Collected data entries:
%%
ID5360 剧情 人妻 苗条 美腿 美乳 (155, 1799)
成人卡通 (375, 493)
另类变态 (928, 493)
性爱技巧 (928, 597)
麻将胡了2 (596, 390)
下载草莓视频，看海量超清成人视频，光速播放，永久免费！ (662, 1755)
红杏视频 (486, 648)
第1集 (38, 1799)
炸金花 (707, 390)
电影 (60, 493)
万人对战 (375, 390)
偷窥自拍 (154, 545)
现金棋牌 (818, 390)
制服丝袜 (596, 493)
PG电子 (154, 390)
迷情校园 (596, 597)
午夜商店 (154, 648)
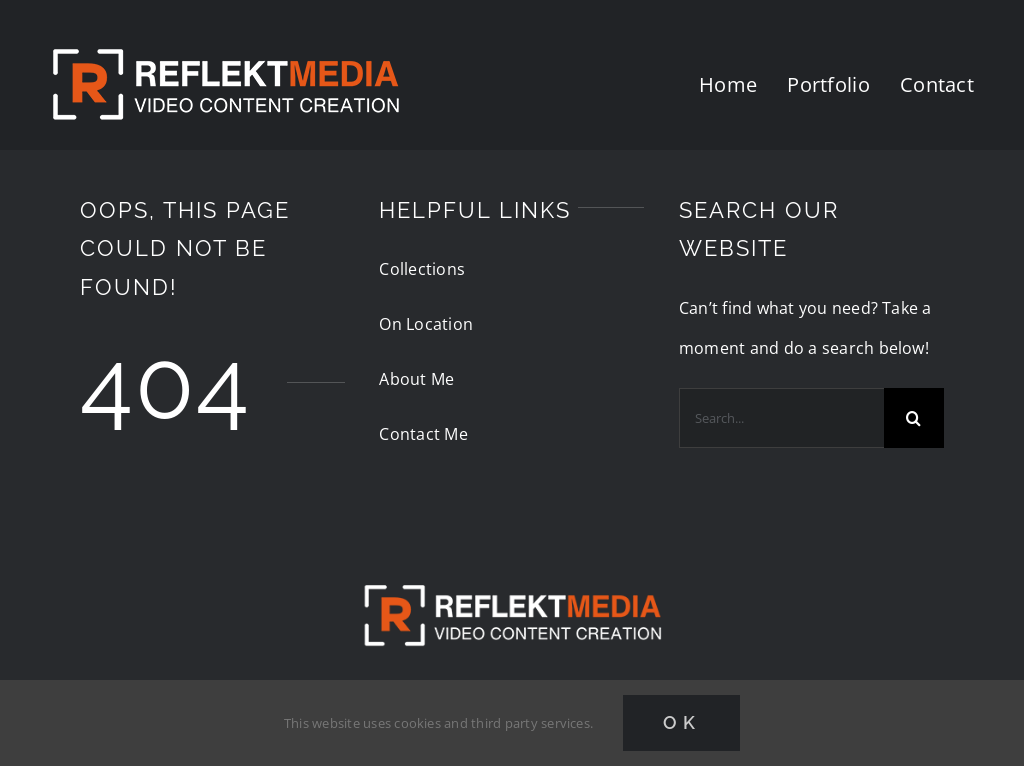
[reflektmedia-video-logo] (512, 568)
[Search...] (781, 418)
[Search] (914, 418)
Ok (681, 722)
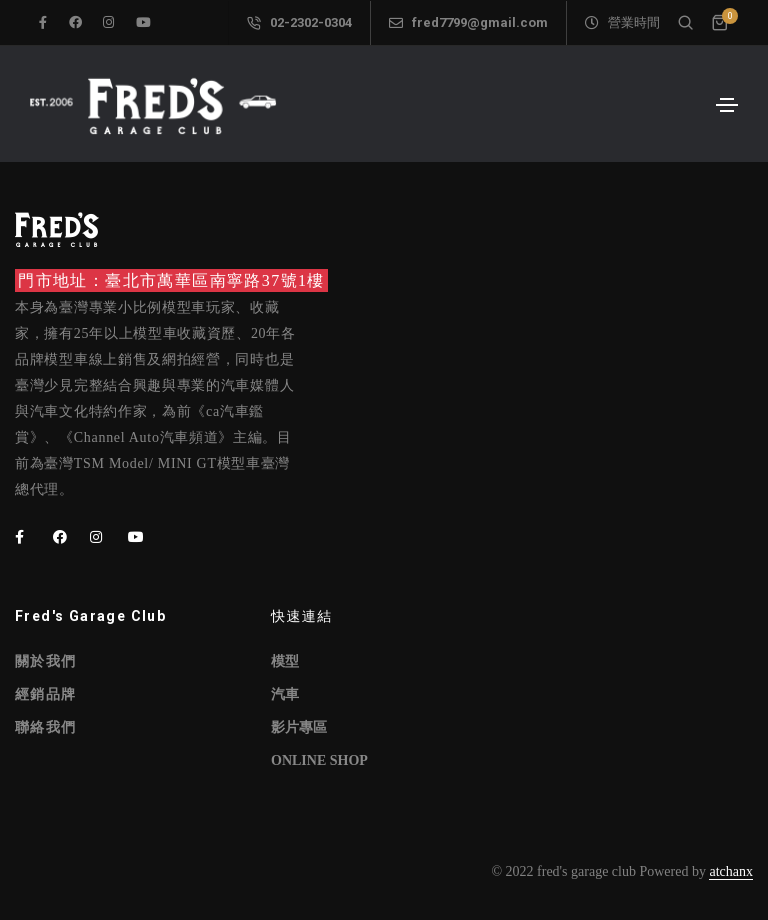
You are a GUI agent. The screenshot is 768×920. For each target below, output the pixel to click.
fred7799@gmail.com (468, 22)
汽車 (285, 694)
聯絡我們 (46, 727)
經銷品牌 (46, 694)
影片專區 (299, 727)
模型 (285, 661)
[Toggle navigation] (727, 105)
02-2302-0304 (299, 22)
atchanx (731, 871)
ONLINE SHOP (319, 760)
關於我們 (46, 661)
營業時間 (622, 22)
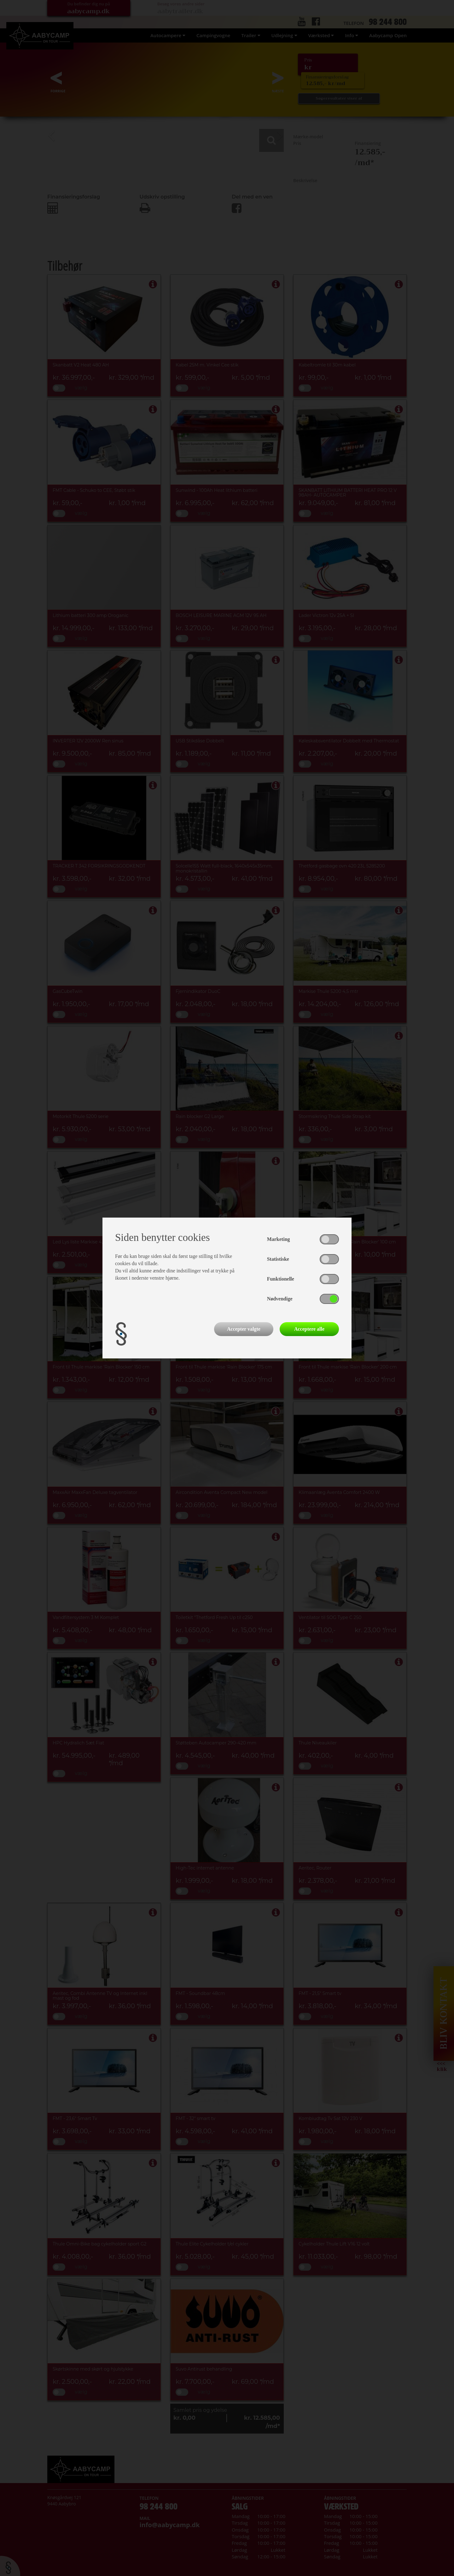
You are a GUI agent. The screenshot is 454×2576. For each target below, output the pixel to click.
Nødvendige (280, 1298)
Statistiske (278, 1259)
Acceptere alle (309, 1329)
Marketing (278, 1239)
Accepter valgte (243, 1329)
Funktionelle (280, 1279)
%%
Leaving out any pictures, write the records above out exactly as they are.

» **FINAL ANSWER**
ID5360 剧情 人妻 苗条 美腿 美乳 (155, 1799)
成人卡通 (375, 493)
另类变态 (928, 493)
性爱技巧 (928, 597)
麻将胡了2 (596, 390)
下载草莓视频，看海量超清成人视频，光速播放，永久免费！ (662, 1755)
红杏视频 (486, 648)
第1集 (38, 1799)
炸金花 (707, 390)
电影 (60, 493)
万人对战 (375, 390)
偷窥自拍 (154, 545)
现金棋牌 (818, 390)
制服丝袜 (596, 493)
PG电子 (154, 390)
迷情校园 (596, 597)
午夜商店 (154, 648)
[reflektmedia-video-logo] (512, 568)
[Search...] (781, 418)
[Search] (914, 418)
Ok (681, 722)
You are a GUI agent. The screenshot is 768×920. For each target below, output the pixel to click.
fred7799@gmail.com (468, 22)
汽車 (285, 694)
聯絡我們 (46, 727)
經銷品牌 (46, 694)
影片專區 (299, 727)
模型 (285, 661)
[Toggle navigation] (727, 105)
02-2302-0304 (299, 22)
atchanx (731, 871)
ONLINE SHOP (319, 760)
關於我們 (46, 661)
營業時間 (622, 22)
You are a GUI agent. The screenshot is 454×2576. For each target below, output the pixel to click.
Nødvendige (280, 1298)
Statistiske (278, 1259)
Acceptere alle (309, 1329)
Marketing (278, 1239)
Accepter valgte (243, 1329)
Funktionelle (280, 1279)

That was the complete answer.